Sumenep, Dapurrakyatnews – Seorang balita di Desa Manding Laok, Kecamatan manding, Kabupaten Sumenep mengalami kelainan Atresia Ani atau tidak mempunyai lubang anus sejak lahir. Untuk buang air besar, balita berusia 13 bulan ini terpaksa melalui lubang yang dibuat di perut sebelah kiri.

Pasangan suami istri Juma’addus (32) Samaniyah (33) sedang sibuk mengganti kantong kolostomi untuk buah hati mereka saat ditemui Dapurrakyatnews. Kantong berbahan plastik di perut depan sebelah kiri balita Azka Habibi harus diganti karena sudah penuh dengan kotoran.

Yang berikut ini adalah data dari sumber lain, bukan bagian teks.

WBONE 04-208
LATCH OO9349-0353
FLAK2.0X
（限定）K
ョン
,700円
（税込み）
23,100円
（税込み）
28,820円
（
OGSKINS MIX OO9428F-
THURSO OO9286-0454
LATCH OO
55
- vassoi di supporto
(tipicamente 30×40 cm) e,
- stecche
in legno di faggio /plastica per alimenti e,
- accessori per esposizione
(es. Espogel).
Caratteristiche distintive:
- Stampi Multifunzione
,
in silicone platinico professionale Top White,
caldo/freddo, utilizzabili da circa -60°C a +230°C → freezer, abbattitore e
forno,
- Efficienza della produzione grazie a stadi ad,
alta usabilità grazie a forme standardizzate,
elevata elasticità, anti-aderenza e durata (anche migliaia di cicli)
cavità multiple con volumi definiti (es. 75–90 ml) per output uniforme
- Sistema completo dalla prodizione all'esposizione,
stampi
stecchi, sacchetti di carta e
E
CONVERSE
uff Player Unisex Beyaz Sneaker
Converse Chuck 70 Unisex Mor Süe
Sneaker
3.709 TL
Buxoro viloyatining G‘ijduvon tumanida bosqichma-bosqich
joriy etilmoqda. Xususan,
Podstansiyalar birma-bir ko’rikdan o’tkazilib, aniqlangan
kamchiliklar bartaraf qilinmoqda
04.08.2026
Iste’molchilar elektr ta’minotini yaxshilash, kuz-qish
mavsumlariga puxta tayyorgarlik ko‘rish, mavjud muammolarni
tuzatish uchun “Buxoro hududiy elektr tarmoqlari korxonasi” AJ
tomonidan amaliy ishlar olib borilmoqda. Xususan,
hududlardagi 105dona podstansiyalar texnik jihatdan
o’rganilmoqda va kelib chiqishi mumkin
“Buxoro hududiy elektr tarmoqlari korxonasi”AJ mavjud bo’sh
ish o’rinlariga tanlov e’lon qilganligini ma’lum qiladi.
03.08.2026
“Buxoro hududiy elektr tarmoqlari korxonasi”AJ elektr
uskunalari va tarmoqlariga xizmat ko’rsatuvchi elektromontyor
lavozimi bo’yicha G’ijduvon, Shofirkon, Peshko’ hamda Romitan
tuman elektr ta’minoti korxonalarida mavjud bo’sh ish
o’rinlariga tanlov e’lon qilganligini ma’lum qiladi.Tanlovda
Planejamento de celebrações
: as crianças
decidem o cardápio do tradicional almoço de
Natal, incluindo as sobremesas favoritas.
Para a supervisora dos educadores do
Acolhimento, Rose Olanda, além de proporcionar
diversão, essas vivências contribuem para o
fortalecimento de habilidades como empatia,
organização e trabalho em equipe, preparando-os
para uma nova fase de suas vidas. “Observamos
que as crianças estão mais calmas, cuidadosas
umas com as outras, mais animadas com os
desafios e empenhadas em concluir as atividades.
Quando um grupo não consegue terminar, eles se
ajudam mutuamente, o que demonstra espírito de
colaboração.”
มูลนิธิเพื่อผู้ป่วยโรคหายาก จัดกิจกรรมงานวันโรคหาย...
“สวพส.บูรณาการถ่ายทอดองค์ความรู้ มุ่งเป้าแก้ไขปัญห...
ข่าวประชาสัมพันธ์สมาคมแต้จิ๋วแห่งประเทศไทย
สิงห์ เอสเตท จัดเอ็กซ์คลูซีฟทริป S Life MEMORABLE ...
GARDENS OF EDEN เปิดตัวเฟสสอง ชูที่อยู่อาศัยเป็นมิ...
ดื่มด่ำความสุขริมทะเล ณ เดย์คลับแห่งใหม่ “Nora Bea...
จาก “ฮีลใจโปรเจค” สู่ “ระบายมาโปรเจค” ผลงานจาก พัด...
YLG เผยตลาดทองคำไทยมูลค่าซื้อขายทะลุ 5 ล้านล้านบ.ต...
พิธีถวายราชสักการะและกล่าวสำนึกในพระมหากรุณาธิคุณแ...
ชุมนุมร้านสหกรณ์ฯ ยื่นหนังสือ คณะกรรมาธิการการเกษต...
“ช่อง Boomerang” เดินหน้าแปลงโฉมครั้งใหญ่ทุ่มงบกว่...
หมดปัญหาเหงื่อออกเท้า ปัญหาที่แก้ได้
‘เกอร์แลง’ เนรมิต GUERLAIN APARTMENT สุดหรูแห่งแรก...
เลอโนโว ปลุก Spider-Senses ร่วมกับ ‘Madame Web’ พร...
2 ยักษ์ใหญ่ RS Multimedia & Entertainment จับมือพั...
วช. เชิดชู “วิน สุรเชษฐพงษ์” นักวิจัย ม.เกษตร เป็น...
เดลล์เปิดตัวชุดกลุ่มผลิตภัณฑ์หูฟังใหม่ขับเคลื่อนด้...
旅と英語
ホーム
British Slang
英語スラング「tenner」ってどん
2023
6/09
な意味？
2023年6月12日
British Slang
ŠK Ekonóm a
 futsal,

Tak seperti anak normal lainnya, bayi laki-laki yang baru berusia 13 bulan ini tidak bisa buang air besar melalui anus. Karena mengalami kelainan Atresia Ani sejak lahir.

Juma’addus yang berprofesi sebagai buruh bangunan, dia harus menanggung biaya untuk membeli kantong kolostomi bagi Azka. Rata-rata sehari dia harus membeli 2 kantong yang harganya mencapai Rp 68 ribu/biji. Sementara penghasilannya sebagai buruh bangunan tergolong tidak menentu.

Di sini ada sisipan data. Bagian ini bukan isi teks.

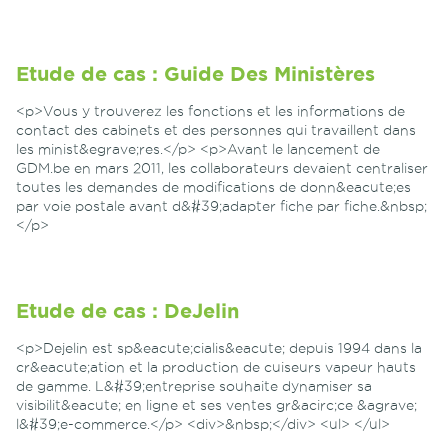
Etude de cas : Guide Des Ministères
<p>Vous y trouverez les fonctions et les informations de
contact des cabinets et des personnes qui travaillent dans
les minist&egrave;res.</p> <p>Avant le lancement de
GDM.be en mars 2011, les collaborateurs devaient centraliser
toutes les demandes de modifications de donn&eacute;es
par voie postale avant d&#39;adapter fiche par fiche.&nbsp;
</p>
Etude de cas : DeJelin
<p>Dejelin est sp&eacute;cialis&eacute; depuis 1994 dans la
cr&eacute;ation et la production de cuiseurs vapeur hauts
de gamme. L&#39;entreprise souhaite dynamiser sa
visibilit&eacute; en ligne et ses ventes gr&acirc;ce &agrave;
l&#39;e-commerce.</p> <div>&nbsp;</div> <ul> </ul>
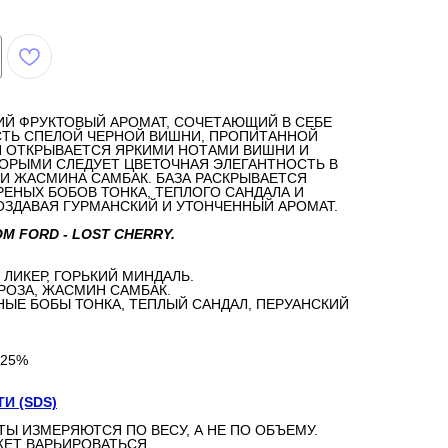
ИЙ ФРУКТОВЫЙ АРОМАТ, СОЧЕТАЮЩИЙ В СЕБЕ
ТЬ СПЕЛОЙ ЧЕРНОЙ ВИШНИ, ПРОПИТАННОЙ
Н ОТКРЫВАЕТСЯ ЯРКИМИ НОТАМИ ВИШНИ И
ТОРЫМИ СЛЕДУЕТ ЦВЕТОЧНАЯ ЭЛЕГАНТНОСТЬ В
 И ЖАСМИНА САМБАК. БАЗА РАСКРЫВАЕТСЯ
ЕНЫХ БОБОВ ТОНКА, ТЕПЛОГО САНДАЛА И
ОЗДАВАЯ ГУРМАНСКИЙ И УТОНЧЕННЫЙ АРОМАТ.
M FORD - LOST CHERRY.
ЛИКЕР, ГОРЬКИЙ МИНДАЛЬ.
РОЗА, ЖАСМИН САМБАК.
ЫЕ БОБЫ ТОНКА, ТЕПЛЫЙ САНДАЛ, ПЕРУАНСКИЙ
 25%
И (SDS)
ТЫ ИЗМЕРЯЮТСЯ ПО ВЕСУ, А НЕ ПО ОБЪЕМУ.
ЕТ ВАРЬИРОВАТЬСЯ.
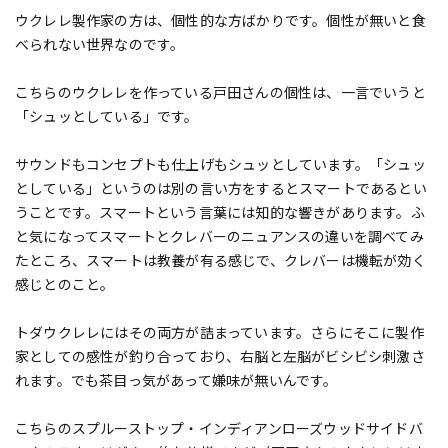
ウクレレ製作家の方は、個性的な方ばかりです。個性が無いと食
べられない世界なのです。
こちらのウクレレを作っている戸田さんの個性は、一言でいうと
「シュッとしている」です。
サウンドもコンセプトも仕上げもシュッとしています。「シュッ
としている」というのは別の言い方をするとスマートであるとい
うことです。スマートという言葉には知的な響きがあります。ふ
と気になってスマートとクレバーのニュアンスの違いを調べてみ
たところ、スマートは教養が有る感じで、クレバーは機転が効く
感じとのこと。
トダウクレレにはその両方が詰まっています。さらにそこに製作
家としての感性が釣り合っており、右脳と左脳がビシビシ刺激さ
れます。でも茶目っ気があって嫌味が無いんです。
こちらのスプルーストップ・インディアンローズウッドサイドバ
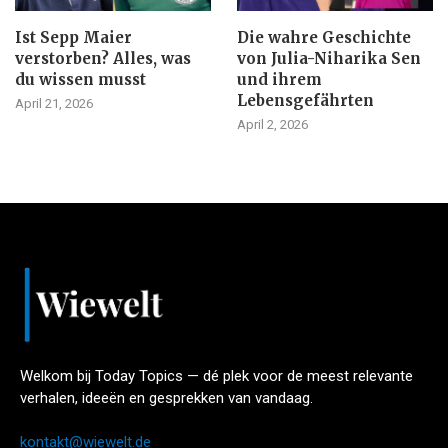
Ist Sepp Maier
Die wahre Geschichte
verstorben? Alles, was
von Julia-Niharika Sen
du wissen musst
und ihrem
Lebensgefährten
April 21, 2026
April 2, 2026
Welkom bij Today Topics — dé plek voor de meest relevante
verhalen, ideeën en gesprekken van vandaag.
kontakt@wiewelt.de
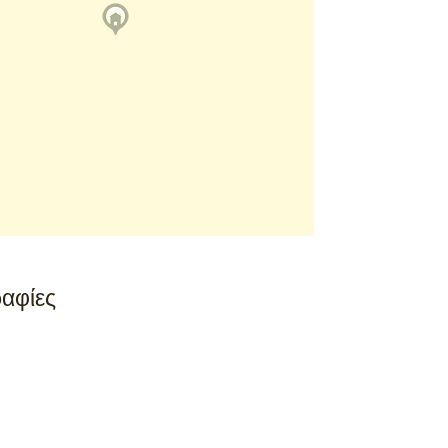
αφίες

“Dengan penghasilan yang tidak menentu, kami merasa kesulitan membeli kantong stominia setiap dua hari sekali yg harganya berkisar 68.000 per satu buah,” ungkapnya

Abdus mengaku azka pernah di operasi di rumah sakit dr. Sutomo surabaya namun karena keterbatasan biaya, sampai azka berumur 13 bulan belum pernah melakukan kontrol lagi.

“Menurut Dokter yang mengoperasi, Azka masih harus menjalani operasi sekali lagi sekarang masih nunggu no antri, karna perediksi dokter, azka masih punyak harapan besar untuk kembali normal,” katanya

Mendengar kesulitan yang menimpa keluarga Juma’addus, Lembaga Amil Zakat imfak dan shodakoh Nahdlatul’ulama’ (LAZIS NU) Kecamatan Manding, Berkunjung ke kediaman azka untuk memberikan bantuan yang diterima langsung oleh orang tua Azka.

“Kami berharap kepada Pemerintah untuk memberikan bantuan dan memberi solusi agar Azka dapat hidup normal seperti anak anak yang lain,” kata Fauzan.